First, despite the interview appearing on the day of the Labour leadership declaration, there’s no attempt to bring the hammer down on the new Labour leader. All we get is some framing on the deficit. Next, as Paul Goodman notes, it is an attempt to reassure the Tory faithful after the Lib Dem conference Vince Cable is gently put back in his box with the line ‘Vince is Vince’. Cameron also stresses that he ‘will always safeguard our nuclear deterrent’; a line that is very different from the nakedly political discussions of Trident in Liverpool, where what seemed matter to most was making life difficult for Labour.

Judging by its tone, I suspect that a post Lib Dem conference Cameron interview will become an annual fixture. An addition to our political calendar required by this age of coalition.

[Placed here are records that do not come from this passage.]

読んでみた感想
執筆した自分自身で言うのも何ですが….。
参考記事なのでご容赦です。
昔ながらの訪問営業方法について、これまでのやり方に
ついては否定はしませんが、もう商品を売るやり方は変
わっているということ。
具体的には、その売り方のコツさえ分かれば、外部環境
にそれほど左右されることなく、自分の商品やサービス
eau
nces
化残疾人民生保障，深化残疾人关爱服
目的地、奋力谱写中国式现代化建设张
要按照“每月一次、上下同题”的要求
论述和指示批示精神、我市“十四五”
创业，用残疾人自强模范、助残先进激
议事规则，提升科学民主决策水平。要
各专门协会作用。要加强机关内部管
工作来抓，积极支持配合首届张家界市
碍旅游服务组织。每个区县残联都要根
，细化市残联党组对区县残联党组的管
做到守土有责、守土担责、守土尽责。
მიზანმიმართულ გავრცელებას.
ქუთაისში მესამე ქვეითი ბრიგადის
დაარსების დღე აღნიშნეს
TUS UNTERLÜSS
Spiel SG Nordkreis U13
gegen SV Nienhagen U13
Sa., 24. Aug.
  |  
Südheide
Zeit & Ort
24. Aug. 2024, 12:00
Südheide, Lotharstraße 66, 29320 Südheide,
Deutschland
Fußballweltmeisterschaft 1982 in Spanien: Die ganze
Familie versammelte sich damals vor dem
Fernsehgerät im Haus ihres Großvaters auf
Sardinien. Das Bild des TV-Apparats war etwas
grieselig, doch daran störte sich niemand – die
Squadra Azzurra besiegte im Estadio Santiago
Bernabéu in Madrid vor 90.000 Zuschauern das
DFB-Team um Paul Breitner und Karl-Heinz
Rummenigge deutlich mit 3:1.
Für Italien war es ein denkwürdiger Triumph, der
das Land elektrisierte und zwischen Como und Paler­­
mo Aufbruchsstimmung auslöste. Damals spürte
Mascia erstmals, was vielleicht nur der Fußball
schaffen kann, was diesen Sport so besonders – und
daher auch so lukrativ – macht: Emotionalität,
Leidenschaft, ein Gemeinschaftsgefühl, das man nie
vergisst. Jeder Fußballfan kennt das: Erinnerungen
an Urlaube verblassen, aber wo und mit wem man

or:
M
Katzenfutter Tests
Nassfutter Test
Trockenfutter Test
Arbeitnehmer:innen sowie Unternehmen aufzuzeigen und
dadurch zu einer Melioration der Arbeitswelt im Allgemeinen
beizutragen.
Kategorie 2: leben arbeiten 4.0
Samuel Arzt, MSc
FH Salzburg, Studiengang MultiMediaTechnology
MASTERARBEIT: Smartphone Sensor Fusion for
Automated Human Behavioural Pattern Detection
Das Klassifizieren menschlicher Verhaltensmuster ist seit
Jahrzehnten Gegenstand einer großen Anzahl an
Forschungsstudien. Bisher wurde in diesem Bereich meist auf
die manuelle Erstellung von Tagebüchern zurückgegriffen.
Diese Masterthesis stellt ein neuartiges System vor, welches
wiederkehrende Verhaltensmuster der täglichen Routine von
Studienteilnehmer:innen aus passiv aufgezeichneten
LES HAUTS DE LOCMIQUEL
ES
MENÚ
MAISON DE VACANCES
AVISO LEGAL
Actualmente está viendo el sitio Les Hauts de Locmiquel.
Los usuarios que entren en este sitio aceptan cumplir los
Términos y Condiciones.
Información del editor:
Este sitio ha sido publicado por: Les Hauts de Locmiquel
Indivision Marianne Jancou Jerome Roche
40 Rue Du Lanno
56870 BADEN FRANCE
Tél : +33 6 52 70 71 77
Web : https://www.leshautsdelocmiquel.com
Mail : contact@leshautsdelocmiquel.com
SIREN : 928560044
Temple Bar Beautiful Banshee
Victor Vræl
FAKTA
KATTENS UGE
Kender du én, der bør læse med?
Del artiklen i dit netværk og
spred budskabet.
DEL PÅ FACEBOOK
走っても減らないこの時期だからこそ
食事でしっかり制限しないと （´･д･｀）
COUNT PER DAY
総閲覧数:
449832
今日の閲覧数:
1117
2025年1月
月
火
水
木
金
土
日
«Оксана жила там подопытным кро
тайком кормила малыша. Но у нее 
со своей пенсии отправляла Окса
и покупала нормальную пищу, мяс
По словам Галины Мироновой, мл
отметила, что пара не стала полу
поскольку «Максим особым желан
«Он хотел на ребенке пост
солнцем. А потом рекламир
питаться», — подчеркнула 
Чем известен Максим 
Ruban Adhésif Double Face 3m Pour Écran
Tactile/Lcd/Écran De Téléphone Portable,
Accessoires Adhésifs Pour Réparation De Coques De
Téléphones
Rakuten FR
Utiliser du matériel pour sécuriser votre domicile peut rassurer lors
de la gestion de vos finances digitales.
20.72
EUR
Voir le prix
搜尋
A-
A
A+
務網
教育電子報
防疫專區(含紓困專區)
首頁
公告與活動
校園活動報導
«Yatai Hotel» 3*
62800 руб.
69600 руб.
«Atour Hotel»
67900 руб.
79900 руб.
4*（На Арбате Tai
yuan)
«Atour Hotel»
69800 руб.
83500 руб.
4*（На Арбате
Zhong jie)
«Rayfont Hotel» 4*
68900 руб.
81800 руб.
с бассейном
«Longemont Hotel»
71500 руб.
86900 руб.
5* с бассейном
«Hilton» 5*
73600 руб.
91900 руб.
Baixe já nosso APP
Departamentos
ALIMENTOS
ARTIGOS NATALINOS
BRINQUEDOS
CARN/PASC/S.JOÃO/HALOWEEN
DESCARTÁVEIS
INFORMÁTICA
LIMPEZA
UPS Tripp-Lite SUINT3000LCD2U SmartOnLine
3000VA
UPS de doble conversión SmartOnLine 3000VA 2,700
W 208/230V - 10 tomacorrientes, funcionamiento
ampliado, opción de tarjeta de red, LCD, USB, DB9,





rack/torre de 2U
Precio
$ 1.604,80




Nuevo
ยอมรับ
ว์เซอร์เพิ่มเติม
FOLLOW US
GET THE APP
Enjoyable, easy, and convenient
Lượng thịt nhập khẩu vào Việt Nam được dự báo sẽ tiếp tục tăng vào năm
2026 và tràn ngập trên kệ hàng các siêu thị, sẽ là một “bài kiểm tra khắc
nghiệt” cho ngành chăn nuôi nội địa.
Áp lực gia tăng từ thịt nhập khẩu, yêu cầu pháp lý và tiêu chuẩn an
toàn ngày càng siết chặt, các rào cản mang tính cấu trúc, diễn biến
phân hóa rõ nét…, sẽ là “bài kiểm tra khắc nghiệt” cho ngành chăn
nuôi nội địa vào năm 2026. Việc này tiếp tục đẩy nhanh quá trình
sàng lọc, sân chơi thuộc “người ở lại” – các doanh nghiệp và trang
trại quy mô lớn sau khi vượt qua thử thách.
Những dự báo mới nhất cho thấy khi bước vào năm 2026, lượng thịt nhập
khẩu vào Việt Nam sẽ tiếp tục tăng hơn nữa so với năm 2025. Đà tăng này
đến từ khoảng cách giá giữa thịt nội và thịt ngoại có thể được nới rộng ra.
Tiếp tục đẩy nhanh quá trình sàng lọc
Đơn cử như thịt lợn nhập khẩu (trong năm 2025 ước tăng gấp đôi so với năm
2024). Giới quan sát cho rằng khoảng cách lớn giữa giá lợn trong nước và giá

But what is most striking to me is how Cameron drops hints about easing the tax burden without making a big deal out of the fact that the coalition has already moved to ease the tax burden on anyone earning less than £43,000 a year by raising the personal allowance for basic rate taxpayers by a thousand pounds to £7,475 in the Budget.  This is the equivalent of a £200 tax cut for anyone who earns more than that.

£200 might not be a massive amount but it is something. But the coalition seems oddly reluctant to talk about it. The Lib Dems only want to talk about the low-earners that are taken out of tax altogether by this increase in the threshold. The Tories don’t shout about it either. But they’d be well advised to do so. The middle class needs to know that the government is doing something for it.